How Much Does Epoxy Flooring Cost?
Epoxy flooring has been used for some time as a protective measure for concrete garage floors and other floors exposed to a lot of heavy activity. However, today's epoxy methods and products serve a wide variety of needs for indoor and outdoor settings. In addition to adding a layer of protection to the surface of a concrete slab or patio, epoxy can be selected with textured or colored features to add decorative and safety value to an area. Some of these effects are featured in high-end resorts around the world, and those walking the halls of such areas might be surprised to discover that the marbling and intricate color patterns are not much different than those shiny garage floor finishes.
Minimum material cost is approximately $150 to cover an area of 100 square feet
Maximum material cost is approximately $475 to cover an area of 100 square feet
Advantages of Epoxy Flooring
There are both practical and decorative benefits in selecting an epoxy solution to enhancing a floor or slab. Whether the material is used for a patio, pool surface or dining room, the product is extremely durable once curing is complete. The underlying slab is protected from moisture, grease, food and any other product that might stain an unprotected surface. This can save a great deal on maintenance costs, eliminating the need to clean carpet or grout. Cleaning is easy, and the new look of the flooring can last for years. In fact, a floor sweeping compound may produce the most effective refreshing of an epoxy floor that seems to be losing its luster. Although epoxy flooring can potentially last for decades, it is also versatile in that new materials can be applied if a different effect is desired at a later time.
Textured epoxy flooring adds a grip to the surface, which is important in areas that may experience dampness. Pool decks are particularly dangerous if the surface lacks any texture, posing the risk of an individual slipping as normal use of the area occurs. Epoxy flooring with a textured finish allows for enjoyment of the area without significant worries about falls. This type of solution may be ideal in an active kitchen as well, helpful for avoiding inadvertent slips in the event of spills.
One of the most significant reasons homeowners consider epoxy flooring for indoor areas is the ability to achieve beautiful architectural effects. In some cases, flaked materials are used in the epoxy products to produce a result similar to terrazzo at a fraction of the cost. In other cases, beautiful colors can be used to create marbling effects. Different colors can be used to create subtle highlights or stark contrasts.

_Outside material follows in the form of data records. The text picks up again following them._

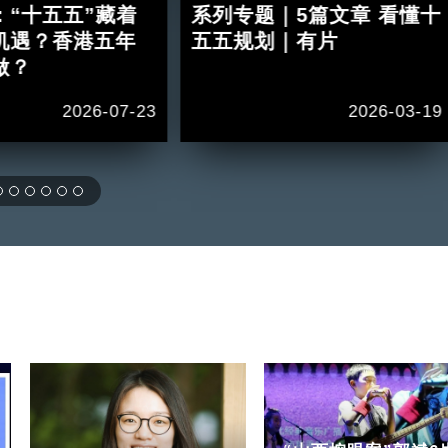
：“十五五”藏着
系列专题｜5篇文章 看懂十
机遇？香港五年
五五规划｜有片
做？
2026-07-23
2026-03-19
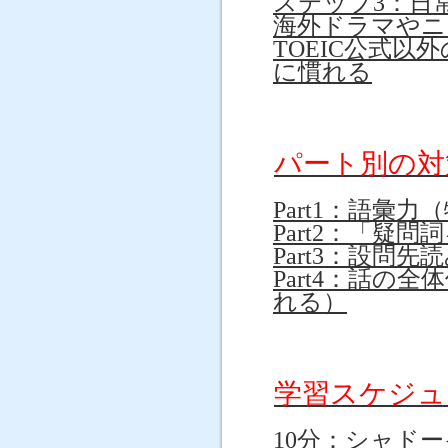
ステップ3：日
海外ドラマやニ
TOEIC公式以外
に慣れる
パート別の対
Part1：語彙
Part2：「疑
Part3：設
Part4：話
れる）
学習スケジュ
10分：シャド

Disadvantages of Installing Epoxy Flooring
Moisture levels in a floor can affect the durability of an epoxy product. Because the material doesn't breathe once it cures, any moisture trapped below the surface can be a problem as it evaporates. In some cases, bubbling or buckling in the flooring material may occur as a result of moisture being present, leading to the eventual need for repair or refinishing. It's important to work during a time of year that involves low humidity levels, and it's ideal to have a professional evaluate the moisture tolerance of the floor in question to minimize the potential for de-lamination.
A lack of experience can be a drawback during the application process. It's important to recognize that time limits with polymer epoxy products are important. Once the material cures, the effects achieved will be set. Changes after that stage of the project will either require fresh material being used to overlay the previous layer or removal of the damaged material. Marbling effects may appear easy to achieve, but professionals are trained in obtaining those effects. A lack of experience on a homeowner's part could lead to undesired results in such efforts.
It is a priority to wear a respirator while handling epoxy products. It is also important to maintain a good flow of air through the space receiving the new flooring to ensure that fumes don't become overpowering. Additionally, it's wise to tape off edges at walls and columns to avoid accidentally getting the product in places that it shouldn't be.
Preparing an Area for Epoxy Flooring
Little preparation is needed prior to the installation of the floor coating for a newly poured slab. However, concrete is prone to cracking over time, meaning that future damage is possible if a slab hasn't had time to settle prior to the addition of an epoxy covering. Damaged slabs may require repair work prior to the addition of an epoxy topcoat. A primer should be used to fill cracks and address chipped areas first. Once these areas are filled, they must be ground and smoothed to achieve a level surface.
In some cases, epoxy products can be used directly on top of the existing slab. However, using a product that is part of a system may involve additional materials and costs. It is important to follow the manufacturer directions carefully to achieve the desired results.
Using the Right Equipment
While a personal epoxy project may be a one-time effort, it is important to invest in the right tools to ensure that the expected results are achieved. For example, trowels and brooms may be important in achieving the right marbling or texturing effects. Shoe protection is helpful for protecting work boots worn during the application of the products. If a spray-on approach is used, rental of a paint sprayer may be helpful for ensuring an even application of the material. It's important to test such equipment prior to filling it with the material to ensure that the product isn't wasted in an inoperative or inconsistent machine.
Consider Professional Assistance
Although hiring a contractor may be more expensive than doing one's own epoxy flooring, this is a project that can lead to messy and undesirable results if understanding of the process is inadequate. A contractor can work quickly and efficiently with materials that are familiar, providing excellent decorative value without the need to redo steps.